İş sağlığı başta olmak üzere ilgi duyduğu herhangi bir alanda hizmet açığı gördü ise bir masanın çevresindeki arkadaş sohbetiyle bile başlasa bir süre sonra bir eğitim ve hizmet kurumuna dönüştürmüştür. Onunla ilgili bir belgesel yapacak yeteneğim olsa attığı her adımın kurumsallaştırma yolunda örülen duvarın tuğlalarından ibaret olduğunu vurgulamaya ağırlık verirdim. Birkaç broşür denemesi oldu, bir baktık “Çalışma Ortamı Dergisi” bıkıp usanmadan kapımızı çalıyor.

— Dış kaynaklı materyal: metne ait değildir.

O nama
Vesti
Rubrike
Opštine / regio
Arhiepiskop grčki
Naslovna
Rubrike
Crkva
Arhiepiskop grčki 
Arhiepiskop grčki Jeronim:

Yaşam öyküsünde bulamayacağınız bir yönünü ben söyleyeyim, Gürhan’ın: İyi bir tiyatro eleştirmenidir. AST’ta sahnelenen Fikret Hakan’ın da rol aldığı “Durand Bulvarı’nı” izledikten sonra başlamıştı tiyatro sohbetlerimiz. Birden aklıma geldi. Devlet Tiyatrosunda oynayan “Robenson ölmemeli” adlı bir çocuk oyununu tartışmıştık uzun süre. Neden ki?

Çoğu zaman farklı yerlerden yola çıktığımız Gürhan’la yolumuz “çocuklarda” kesişirdi her zaman. Dünyanın bütün çocuklarına karşı sorumluluk duyanlardandı. 1979 yılında yazmış olduğum bir şiirin Gürhan’ın duygularını çok iyi anlattığını düşünüyorum ve çok ilginçtir bu şiirin ilk kez radyoda, çocuk saatinde okunması yine bir Fişek sayesindedir:

BİR GÜN SORARLARSA ÇOCUKLAR

bir gün sorarlarsa çocuklar

ne yaptınız

bu güzelim dünyayı

kitapları

umutları ne yaptınız

bir gün sorarlarsa

bu çocuklar

nedir bu kargaşa

bu korkular

ve

aklı

sağduyuyu

sevgiyi

ne yaptınız

bir gün sorarlarsa bu çocuklar

biz hangi yandayız

onlar

hangi yanda

nereye gitmiş bu adamın

türküsü

bir gün sorarlarsa

bu çocuklar

Gürhan sınıf arkadaşım. Onu hep sevgi ve saygıyla özleyeceğim.